Muhteşem bir kitap. Çocukluğun gözünden bir dünya ancak bu kadar iyi anlatılabilirdi.
"
- Niye bu kadar sıkıyorsun kendini? Yeni tanıştığın birine her şeyini anlatmaz mısın? Ben karşıma çıkan ilk insana, bütün hayatımı anlatabilirim.
+ Neden?
- Nedeni yok. Yani bence yok. Doktora sorarsan, manik döneminde olduğu için der ama palavra. Ben her zaman böyleyim. Bizi samimiyetin hastalık olduğuna inandırmaya çalışıyorlar. inanınca, herkes gibi olunca, aptallaşınca iyileşiyoruz.
"
emrah serbes in ilk (burada ilk diyerek bir umudu da dile getirmiş bulunuyorum) hikaye kitabı. erken yaştaki kaybedişleri konu alan mizah yönü ağır basan güzeller güzeli eseri.
bu bir yetenekse eğer, emrah serbes çok yetenekli bir adam denebilir. zira öyle bir kitap yazmış ki, göz açıp kapamakla eş değer neredeyse. birkaç saat içinde bitiyor ve "e noldu şimdi ya?" gibi bir durum yaşanıyor.

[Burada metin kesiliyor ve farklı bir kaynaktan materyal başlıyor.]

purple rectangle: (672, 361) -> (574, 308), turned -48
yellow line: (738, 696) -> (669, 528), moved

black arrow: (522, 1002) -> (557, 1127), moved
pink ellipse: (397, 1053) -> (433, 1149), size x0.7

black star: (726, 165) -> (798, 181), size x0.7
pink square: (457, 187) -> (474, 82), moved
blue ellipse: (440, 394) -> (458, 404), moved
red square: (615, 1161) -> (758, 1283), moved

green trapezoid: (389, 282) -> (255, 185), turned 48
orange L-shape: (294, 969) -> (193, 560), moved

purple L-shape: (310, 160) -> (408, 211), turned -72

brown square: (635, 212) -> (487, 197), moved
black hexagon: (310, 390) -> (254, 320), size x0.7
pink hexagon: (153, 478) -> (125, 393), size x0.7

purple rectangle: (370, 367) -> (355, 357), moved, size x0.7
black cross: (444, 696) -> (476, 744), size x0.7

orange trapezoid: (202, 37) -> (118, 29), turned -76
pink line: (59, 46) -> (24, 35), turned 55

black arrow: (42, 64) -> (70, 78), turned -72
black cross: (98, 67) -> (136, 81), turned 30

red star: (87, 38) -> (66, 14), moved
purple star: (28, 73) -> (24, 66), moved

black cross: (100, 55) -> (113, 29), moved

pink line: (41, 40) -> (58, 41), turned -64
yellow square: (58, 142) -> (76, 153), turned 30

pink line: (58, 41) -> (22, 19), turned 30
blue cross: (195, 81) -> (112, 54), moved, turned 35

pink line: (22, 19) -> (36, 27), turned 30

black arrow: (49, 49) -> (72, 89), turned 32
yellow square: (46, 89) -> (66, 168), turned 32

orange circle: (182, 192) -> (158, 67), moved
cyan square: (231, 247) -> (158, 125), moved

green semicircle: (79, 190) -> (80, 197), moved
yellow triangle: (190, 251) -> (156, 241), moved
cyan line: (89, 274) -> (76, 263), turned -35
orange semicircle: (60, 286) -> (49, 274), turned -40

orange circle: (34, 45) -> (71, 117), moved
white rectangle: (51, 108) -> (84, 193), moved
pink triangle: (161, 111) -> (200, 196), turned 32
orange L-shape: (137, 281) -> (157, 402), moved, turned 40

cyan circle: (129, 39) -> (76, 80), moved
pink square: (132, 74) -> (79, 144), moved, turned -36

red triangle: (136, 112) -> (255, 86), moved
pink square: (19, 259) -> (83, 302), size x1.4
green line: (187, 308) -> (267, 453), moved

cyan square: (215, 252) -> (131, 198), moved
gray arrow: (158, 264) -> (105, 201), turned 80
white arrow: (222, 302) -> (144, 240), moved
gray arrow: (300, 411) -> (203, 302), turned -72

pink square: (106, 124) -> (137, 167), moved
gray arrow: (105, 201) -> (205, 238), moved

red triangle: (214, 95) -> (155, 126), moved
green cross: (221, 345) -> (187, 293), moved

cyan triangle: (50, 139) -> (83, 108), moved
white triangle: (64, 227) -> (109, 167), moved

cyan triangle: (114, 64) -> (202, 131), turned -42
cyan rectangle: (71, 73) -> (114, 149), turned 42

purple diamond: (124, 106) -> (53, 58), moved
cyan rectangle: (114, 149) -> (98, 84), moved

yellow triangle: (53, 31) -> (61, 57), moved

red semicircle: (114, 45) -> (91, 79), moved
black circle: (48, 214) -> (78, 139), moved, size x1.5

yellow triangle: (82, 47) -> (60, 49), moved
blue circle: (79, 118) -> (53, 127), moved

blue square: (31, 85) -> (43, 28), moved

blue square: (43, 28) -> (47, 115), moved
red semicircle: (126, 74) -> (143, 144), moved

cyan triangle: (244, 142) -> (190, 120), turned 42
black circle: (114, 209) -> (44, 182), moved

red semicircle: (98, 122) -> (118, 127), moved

Kitap oldukça keyifli ve akıcı. Bitirmek üzereyim. Ama aynı yayınevinden çıkan Alper Canıgüzün Oğullar ve Rencide Ruhlar isimli kitabının neredeyse aynısı. Kurgu bütünlüğü bakımından bir takım farklılıklar olsa da , Bitirim çocuk ve Steinbeackvari bir mahalle hikayesi olarak büyük benzerlikleri var. Başarılı genç yazarlarımızdan biri diye düşünüyorum Emrah Serbes için. Her ne kadar kitaplarını çok satanlar rafında göremesek de , kitaplarının istikrarlı sattığını, çok satanlar listesindeki kitaplar gibi birkaç hafta içerisinde unutulup gitmediğini, çok sağlam bir okur kitlesi olduğunu söyleyebilirim. Diğer kitaplarını da okuyacağım. Bu kitabı tavsiye ederim.
--spoiler--
Bu sözlerimi harcanmış yıllarımın manifestosu olarak kabul edebilirsin. Çünkü büyük bir tecrübeyle konuşuyorum, tecrübe ıstıraptır güzelim ve zannettiğinden çok daha fazla ıstırap çektim.
--spoiler--
kapağına bakmak için elime aldıktan sonra ki 3 saat veda edemediğim emrah serbes kitabıdır. bitirmeden bırakamadım elimden. saf, temiz, duru anlatımıyla oldukça gerçekçi, tam hayatın içinden hikayeleriyle güzel tatlar veren bir kitap.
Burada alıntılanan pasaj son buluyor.